Now, finding themselves on the outside of their Jewish homes looking in,
they proclaim with even more vigour that the new Temple is to be found
raised up in Jesus, the Living Temple which no Roman Army can destroy.
The ancient roots of enmity between Christian and Jew lie in disputes
between first century Jews who do not imagine in their wildest dreams how
long it will continue or where it will ultimately lead. We do not have such a
luxury. We know all too well what became of the seeds of antisemitism ...
our own century has been witness to its bitter fruit. Turning the corner on a
new millenium, it is not at all clear that this diseased old tree is dead.
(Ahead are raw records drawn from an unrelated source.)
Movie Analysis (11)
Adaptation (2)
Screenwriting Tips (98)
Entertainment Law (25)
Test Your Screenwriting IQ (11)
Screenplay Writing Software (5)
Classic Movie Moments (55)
But Jesus is not finished with us yet. He enters the Temple once again,
overturning our presumptions and sending our flock of preconceptions
scattering. We have seen him here before. We have heard his fury calling
followers to rise up against a religious system desperately in need of reform.
We are Protestants ... offspring of the'protestors'. We remember Martin
Luther nailing ninety-five theses to the Wittenburg door: scattering the
indulgences bought and sold by the church ... railing against the elevation of
clergy to special ranks of authority ... clearing away the clutter of habits and
doctrines to uncover the call of Jesus buried beneath centuries of stifling
tradition. Little does Luther realize that his lecture will be a 'defining
moment' that will ignite the social dislocation and turmoil we call the
Reformation. But in it we can see Jesus at work ... setting loose seismic
forces strong enough to topple a Church that had taken fifteen centuries to
construct. The caretakers of this 'Holy Roman Temple' called the reformers
'the enemies of God'. Luther and his colleagues believe otherwise. They see
that the tradition itself carries the seed of its own destruction ... the seed of
a re-formed church. It is in the very Bibles, so carefully copied and gilded
and guarded, that the seed of Jesus' new way of life lies waiting to germinate
once again. In the pages of the Bible the reformers discover Jesus
challenging the traditions of his own day ... traditions that had come to be
taken for granted ... things that people assumed are 'just the way things are'.
They see Jesus shaking the foundations of the central religious establishment
of his time ... and it soon dawns on them that he is doing the same thing once
again, in their own day and age. But they do not see what we can see ... what
we must see. They do not perceive that Jesus also comes to cleanse the
church of the irrational fear and hatred of Jesus' own people, the Jews.
Today Jesus enters the awful shrine of anti-semitism and sends its merchants
fleeing at the end of a whip. Like those who gather around Jesus in the
doomed Temple, we wonder what will take the place of things the way they
are. It is not as simple as putting an end to irrational hatred. If that were all
that was necessary then antisemitism would have died long ago. Something
or someone else must take its place. The Living Christ, not fear and hatred,
is to be our Temple. Listening to him we discover the reformation that Jesus'
intends for his church. He calls us to a new relationship between Jews and
Christians. Only then can the dark stain of antisemitism ever be cleansed
from our midst. Half a century after the Holocaust, Jesus enters the church
and shakes the very foundations of our faith. He comes not as we had
thought ... not as one who puts an end to Jewish ritual and faith. Rabbi Jesus,
the Jew, comes as one who transforms Jewish ritual and faith for us ... for
you and I, Gentiles who would live in ignorance of the God of Israel were it
not for him. Jesus comes and calls us to follow him out into the streets ... to
follow him wherever abuse has been hurled or ridicule has been heaped or
death has been dealt in his name ... to follow him to synagogues and ghettoes,
to sweat lodges and reserves ... there to bear witness to Jesus' rage against
injustice and to pray for healing from suffering ... in his name. Amen.